Similarly, [1] stated that the origin and scale between ITRF2014 and ITRF2008 are less than 5 mm. Therefore, the transformation parameters for ITRF2014 as developed in this study are also valid since the difference is within 5 mm.

5 Conclusions and recommendations

In this study, time-dependent geocentric datum transformation parameters for Nigeria using the NigNet tracking stations have been developed. The accuracy, precision and reliability of the transformation parameters using the R2, RMSE, NMAE and RI statistics validate the transformation parameters developed in this study. Also the origin and scale differences between ITRF2008 and ITRF2014 found to be within 5 mm also portray the reliability of the transformation parameters.

The significance of these results is fundamental in providing a variety of applications in areas such as geophysical hazard monitoring and assessment, sea-level monitoring, mining engineering, location based services, land boundary definition (international and local boundaries), environmental mapping, navigation, civil engineering and cadastral applications.

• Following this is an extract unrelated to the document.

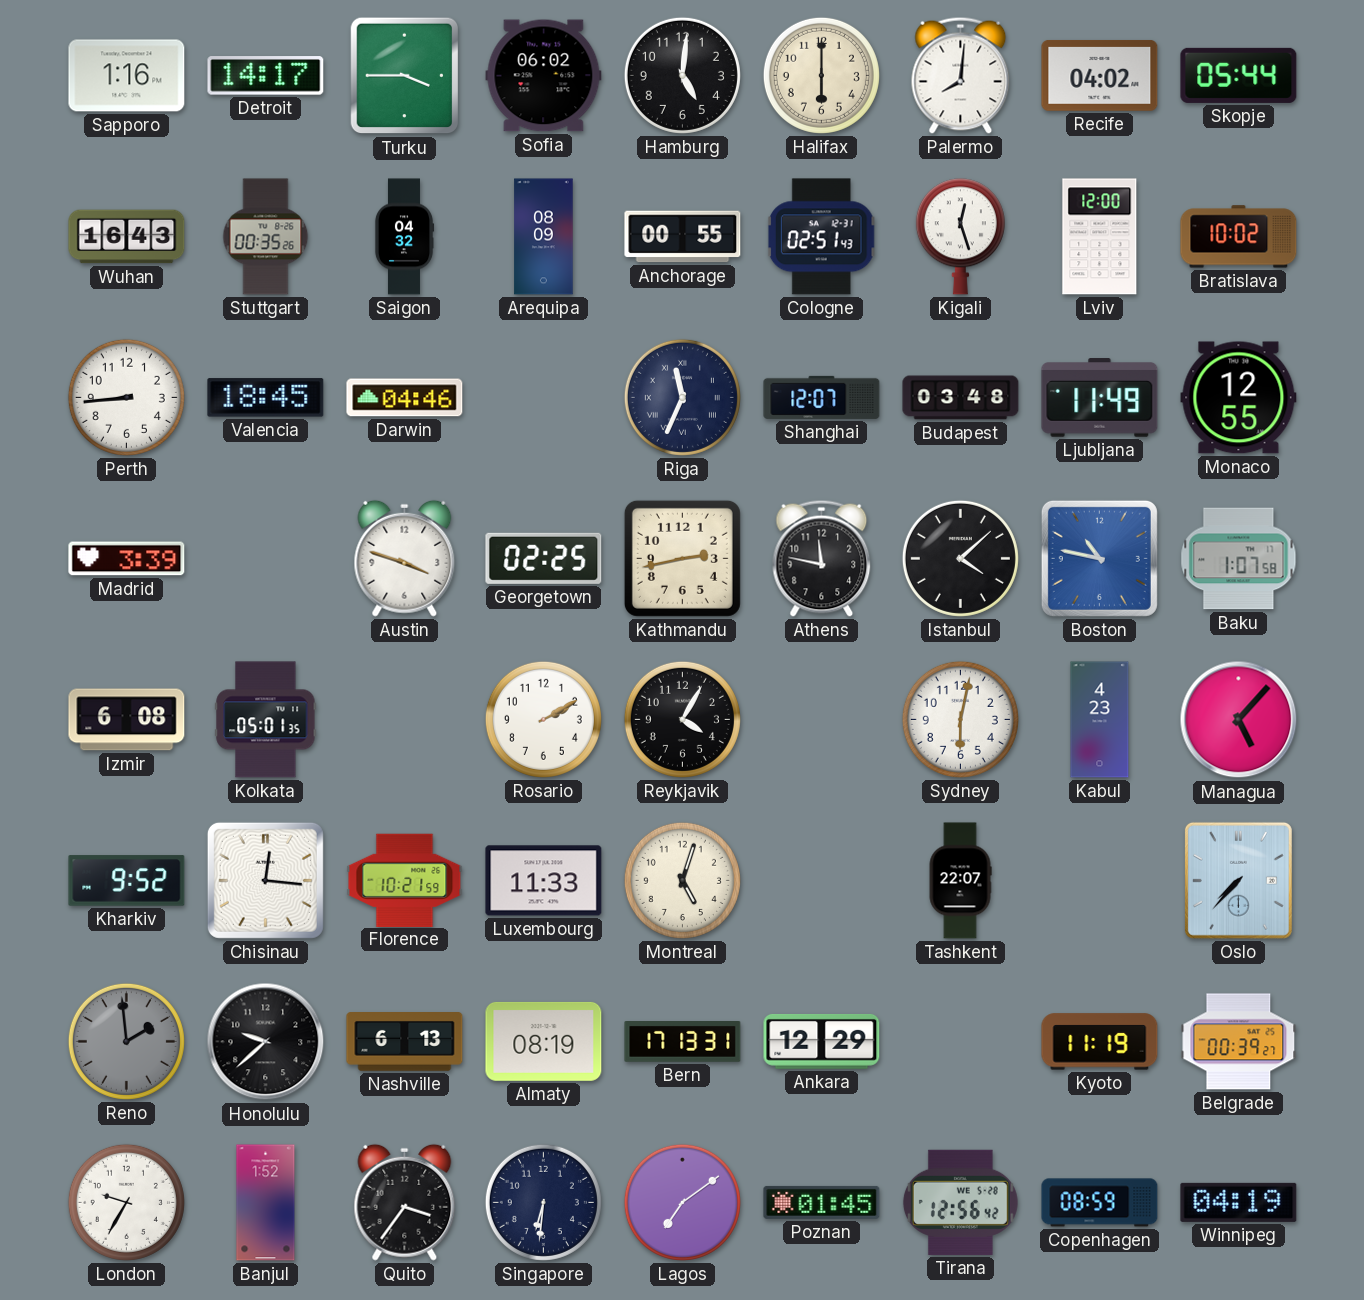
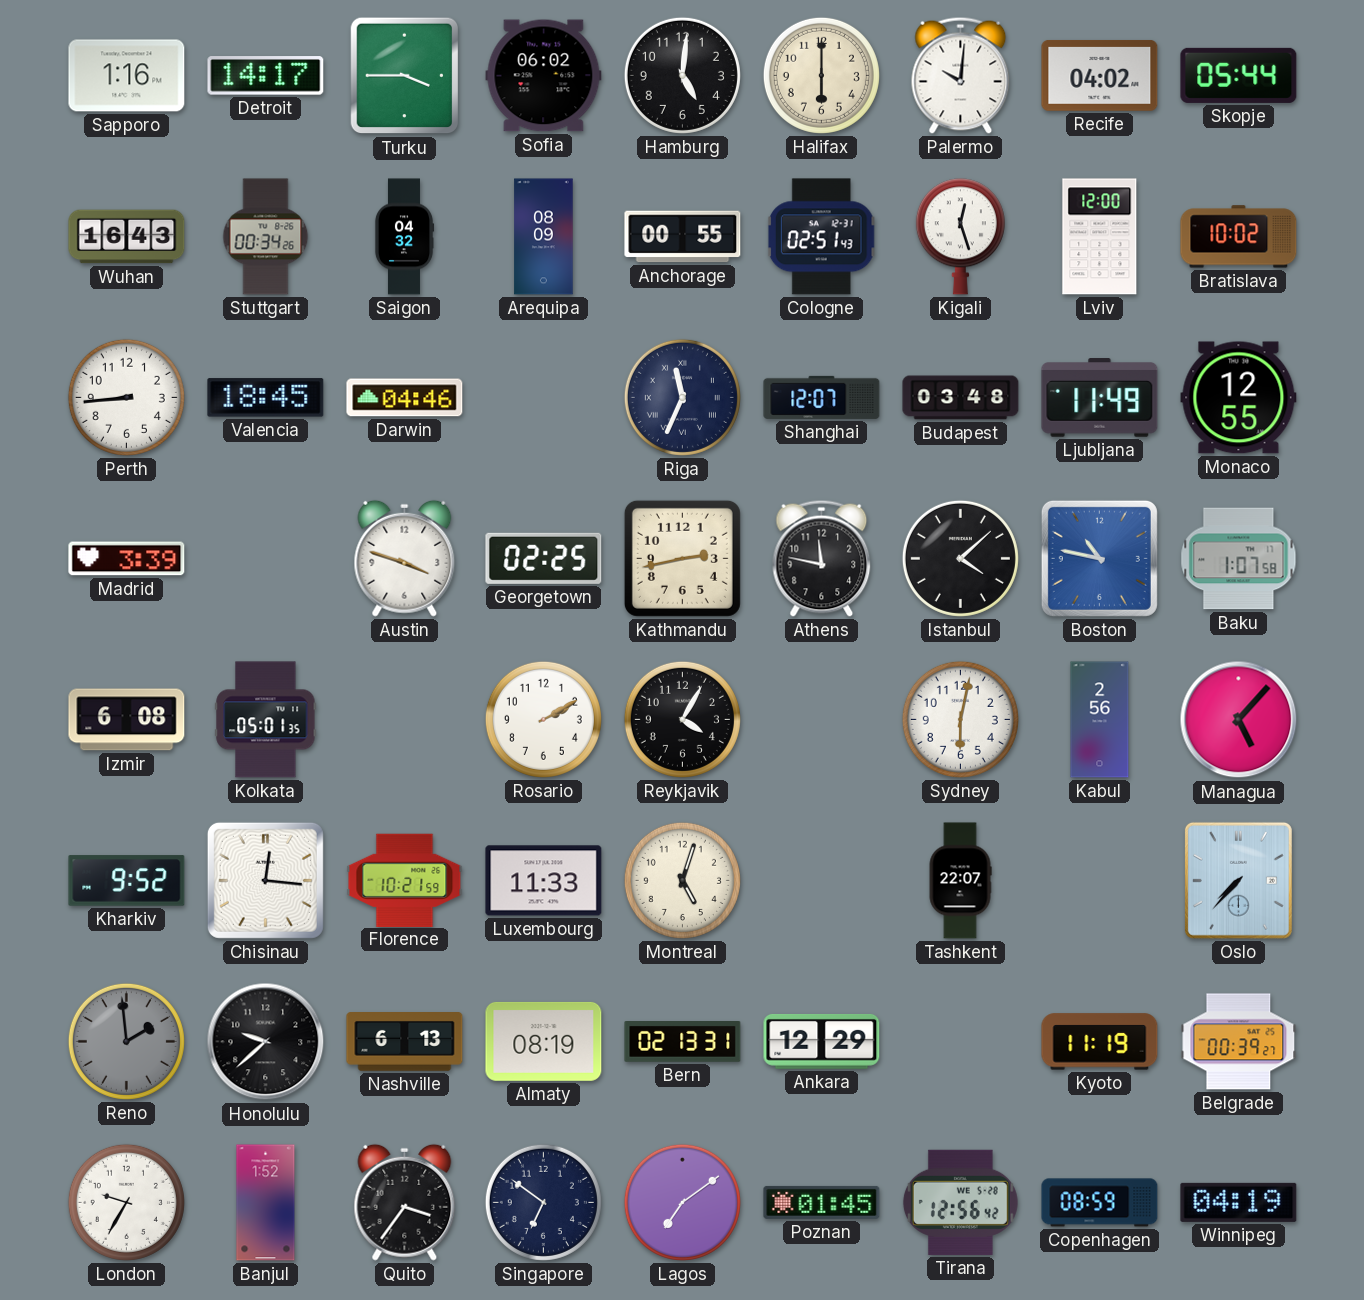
Palermo: 8:01 -> 10:01
Stuttgart: 00:35 -> 00:34
Kabul: 4:23 -> 2:56
Bern: 17:13 -> 02:13
Singapore: 6:31 -> 6:51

Based on the results of the study, the followings are hereby recommended:

  1. 1.

    The current trend by many countries is the realization of geocentric datum based on ITRF realization. Since the old MINNA datum is filled with many deficits, Nigeria should adopt the ITRF-based geocentric datum.

  2. 2.

    There should be awareness within the geospatial community on the need to move away from the old MINNA datum. This is a task vested on geospatial stakeholders such OSGoF.